What can we do about it?
It seems difficult to motivate young children to play with toys that they believe belong to the opposite sex. “That’s for girls,” you often hear them whining in the class. Young children, and certainly boys, soon have a preference (and fixation) for gender stereotypical play.
And now the good news: motivating children to play with ‘others’ toys is possible without forcing things or trying the impossible. And this is how:
- Take a critical look at the corners in your own class with ‘the gender glasses‘: is your kitchen bright pink or is it quite neutral? If you see that they are ‘gender defined’, change the materials in the corners to make them more neutral. Observe the number of boys and the number of girls that go to certain corners, the result can surprise you.

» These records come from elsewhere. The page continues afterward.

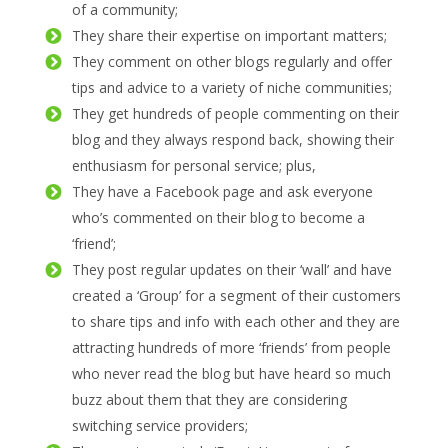
of a community;
They share their expertise on important matters;
They comment on other blogs regularly and offer
tips and advice to a variety of niche communities;
They get hundreds of people commenting on their
blog and they always respond back, showing their
enthusiasm for personal service; plus,
They have a Facebook page and ask everyone
who’s commented on their blog to become a
‘friend’;
They post regular updates on their ‘wall’ and have
created a ‘Group’ for a segment of their customers
to share tips and info with each other and they are
attracting hundreds of more ‘friends’ from people
who never read the blog but have heard so much
buzz about them that they are considering
switching service providers;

- Try to organize space in a way that enhance play that isn’t bound to one area or corner. Is there a possibility of (small) role play in the car corner, for example by adding small dolls and furniture? Is there a possibility of having a plumber role play in the household station? By rearranging materials you can offer various play opportunities in the children’s preferred corner.

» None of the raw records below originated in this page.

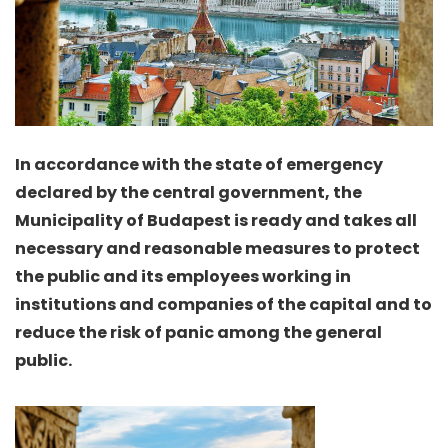
In accordance with the state of emergency
declared by the central government, the
Municipality of Budapest is ready and takes all
necessary and reasonable measures to protect
the public and its employees working in
institutions and companies of the capital and to
reduce the risk of panic among the general
public.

- Use stories and images that break through gender stereotypes, for example books where a girl is a police officer or posters of boys being nurses. This has a surprisingly large and rapid effect in the short term (but this still needs to be investigated in the longer term) .
- Beware of unintended consequences of minor changes. For example, it seems simple to add pink or pastel-colored blocks to the building corner. And indeed, this does attract girls . But some earlier study revealed that this change of color reduced the interest of boys within the construction play and the interest of girls did not increase proportionally. One possible (painful) explanation is that boys internalize the stereotypes around what girls can or cannot do so much that they do not want to associate themselves with ‘feminine’ colors .
Finally: The differences within the ‘men’ or ‘women’ category are bigger than the differences between the two. The sooner we can clarify this to preschool children (through our selection of toys and games, the people we invite, the visual material we show, the language we use, etc.) the more we enhance the optimal development of each individual.
In early childhood education, we want to contribute to a society where all children can grow to be whoever they want to be. Boys who are caring or have an eye for aesthetics are often laughed at later in life or ‘forced’ to hide these talents. Girls interested in construction play are encouraged to play with dolls and take a feminine role in pretend play. This is not right. We can perhaps avoid a great deal of suffering and untapped potential by already enhancing young children‘s flexibility with regard to gender roles.
 Ardies, J., de Maeyer, S., Gijbels, D., van Keulen, H., (2014). Students attitudes towards technology. International journal of technology and design education. 1–23.